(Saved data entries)

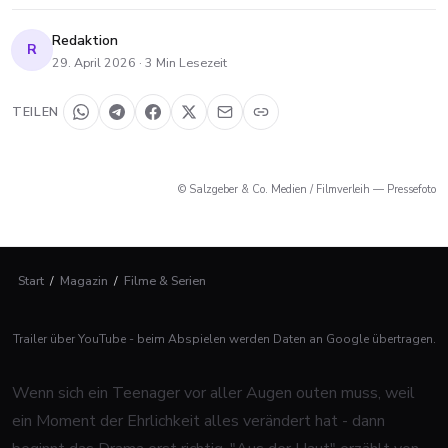
Redaktion
R
29. April 2026
·
3
Min Lesezeit
TEILEN
© Salzgeber & Co. Medien / Filmverleih — Pressefoto
Start
/
Magazin
/
Filme & Serien
Trailer über YouTube - beim Abspielen werden Daten an Google übertragen.
Wenn sich ein Teenager vor aller Augen outen muss, weil
ein Moment der Ehrlichkeit alles verändert hat - dann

** TASK DESCRIPTION **
Exactly what appears in the records above must be returned, apart from the pictures.

** WRITTEN SOLUTION **
Redaktion
R
29. April 2026
·
3
Min Lesezeit
TEILEN
© Salzgeber & Co. Medien / Filmverleih — Pressefoto
Start
/
Magazin
/
Filme & Serien
Trailer über YouTube - beim Abspielen werden Daten an Google übertragen.
Wenn sich ein Teenager vor aller Augen outen muss, weil
ein Moment der Ehrlichkeit alles verändert hat - dann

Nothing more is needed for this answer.